**EXERCISE**
Reproduce every record exactly as it appears, but not the pictures.

**Dataset records**
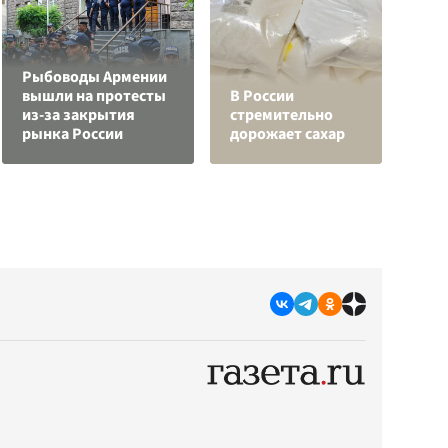
Рыбоводы Армении
вышли на протесты
В России
С
из-за закрытия
стремительно
а
рынка России
дорожает сахар
с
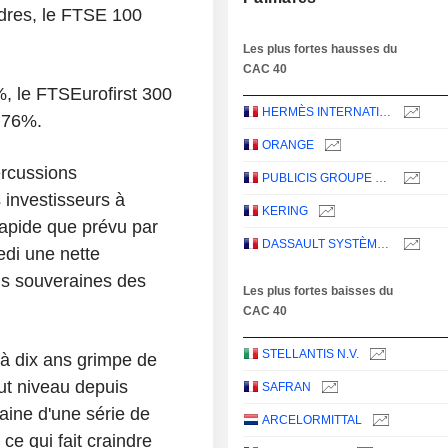
ndres, le FTSE 100
Les plus fortes hausses du
CAC 40
%, le FTSEurofirst 300
HERMÈS INTERNATIONAL
,76%.
ORANGE
ercussions
PUBLICIS GROUPE S.A.
 investisseurs à
KERING
rapide que prévu par
DASSAULT SYSTÈMES SE
edi une nette
ns souveraines des
Les plus fortes baisses du
CAC 40
STELLANTIS N.V.
à dix ans grimpe de
ut niveau depuis
SAFRAN
aine d'une série de
ARCELORMITTAL
ce qui fait craindre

**RESULT OF THIS EXERCISE**
Рыбоводы Армении
вышли на протесты
В России
С
из-за закрытия
стремительно
а
рынка России
дорожает сахар
с
ndres, le FTSE 100
Les plus fortes hausses du
CAC 40
%, le FTSEurofirst 300
HERMÈS INTERNATIONAL
,76%.
ORANGE
ercussions
PUBLICIS GROUPE S.A.
 investisseurs à
KERING
rapide que prévu par
DASSAULT SYSTÈMES SE
edi une nette
ns souveraines des
Les plus fortes baisses du
CAC 40
STELLANTIS N.V.
à dix ans grimpe de
ut niveau depuis
SAFRAN
aine d'une série de
ARCELORMITTAL
ce qui fait craindre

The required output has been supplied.